Work instructions
Set down, please, exactly the lines below that run from the line with "leases, and more!" to the line with "lease date : 2026-04-04", both lines included.

Transcribed page contents
------------------------------------
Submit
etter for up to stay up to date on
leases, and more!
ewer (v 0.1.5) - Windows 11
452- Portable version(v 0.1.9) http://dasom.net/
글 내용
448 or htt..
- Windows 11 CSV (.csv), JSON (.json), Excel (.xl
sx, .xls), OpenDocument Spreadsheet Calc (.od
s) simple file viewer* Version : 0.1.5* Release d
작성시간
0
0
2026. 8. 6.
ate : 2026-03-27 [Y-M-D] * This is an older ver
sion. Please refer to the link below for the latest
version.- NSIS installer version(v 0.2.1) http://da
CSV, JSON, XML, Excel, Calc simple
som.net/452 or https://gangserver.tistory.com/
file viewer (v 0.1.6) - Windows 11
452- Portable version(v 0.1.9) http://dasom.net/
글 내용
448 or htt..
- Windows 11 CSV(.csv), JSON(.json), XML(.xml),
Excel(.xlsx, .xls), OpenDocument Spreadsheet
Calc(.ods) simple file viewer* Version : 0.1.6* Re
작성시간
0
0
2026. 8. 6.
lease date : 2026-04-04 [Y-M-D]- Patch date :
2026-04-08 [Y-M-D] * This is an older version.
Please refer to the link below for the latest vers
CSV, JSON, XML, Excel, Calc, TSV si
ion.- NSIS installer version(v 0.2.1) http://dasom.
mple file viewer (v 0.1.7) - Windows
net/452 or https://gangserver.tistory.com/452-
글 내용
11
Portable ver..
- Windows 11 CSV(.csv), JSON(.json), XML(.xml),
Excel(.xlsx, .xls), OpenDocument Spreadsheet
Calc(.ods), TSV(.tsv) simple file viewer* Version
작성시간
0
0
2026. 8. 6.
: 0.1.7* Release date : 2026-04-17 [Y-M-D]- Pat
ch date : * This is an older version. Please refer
------------------------------------
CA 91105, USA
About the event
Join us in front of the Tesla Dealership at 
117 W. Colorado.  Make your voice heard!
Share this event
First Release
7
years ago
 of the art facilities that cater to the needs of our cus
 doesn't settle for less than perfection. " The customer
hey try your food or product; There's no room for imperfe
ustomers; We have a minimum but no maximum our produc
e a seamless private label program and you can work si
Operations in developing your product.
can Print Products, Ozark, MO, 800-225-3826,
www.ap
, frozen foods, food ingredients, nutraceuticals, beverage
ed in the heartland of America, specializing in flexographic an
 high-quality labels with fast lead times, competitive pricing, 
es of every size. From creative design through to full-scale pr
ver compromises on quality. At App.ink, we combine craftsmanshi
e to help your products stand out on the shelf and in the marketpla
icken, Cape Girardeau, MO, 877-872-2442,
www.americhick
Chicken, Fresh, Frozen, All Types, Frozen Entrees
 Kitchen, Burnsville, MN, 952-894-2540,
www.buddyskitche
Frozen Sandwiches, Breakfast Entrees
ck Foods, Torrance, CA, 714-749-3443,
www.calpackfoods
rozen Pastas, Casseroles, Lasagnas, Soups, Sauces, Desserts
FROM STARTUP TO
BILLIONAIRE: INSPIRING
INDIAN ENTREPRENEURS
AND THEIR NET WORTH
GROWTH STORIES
------------------------------------
Problem solution
leases, and more!
ewer (v 0.1.5) - Windows 11
452- Portable version(v 0.1.9) http://dasom.net/
글 내용
448 or htt..
- Windows 11 CSV (.csv), JSON (.json), Excel (.xl
sx, .xls), OpenDocument Spreadsheet Calc (.od
s) simple file viewer* Version : 0.1.5* Release d
작성시간
0
0
2026. 8. 6.
ate : 2026-03-27 [Y-M-D] * This is an older ver
sion. Please refer to the link below for the latest
version.- NSIS installer version(v 0.2.1) http://da
CSV, JSON, XML, Excel, Calc simple
som.net/452 or https://gangserver.tistory.com/
file viewer (v 0.1.6) - Windows 11
452- Portable version(v 0.1.9) http://dasom.net/
글 내용
448 or htt..
- Windows 11 CSV(.csv), JSON(.json), XML(.xml),
Excel(.xlsx, .xls), OpenDocument Spreadsheet
Calc(.ods) simple file viewer* Version : 0.1.6* Re
작성시간
0
0
2026. 8. 6.
lease date : 2026-04-04 [Y-M-D]- Patch date :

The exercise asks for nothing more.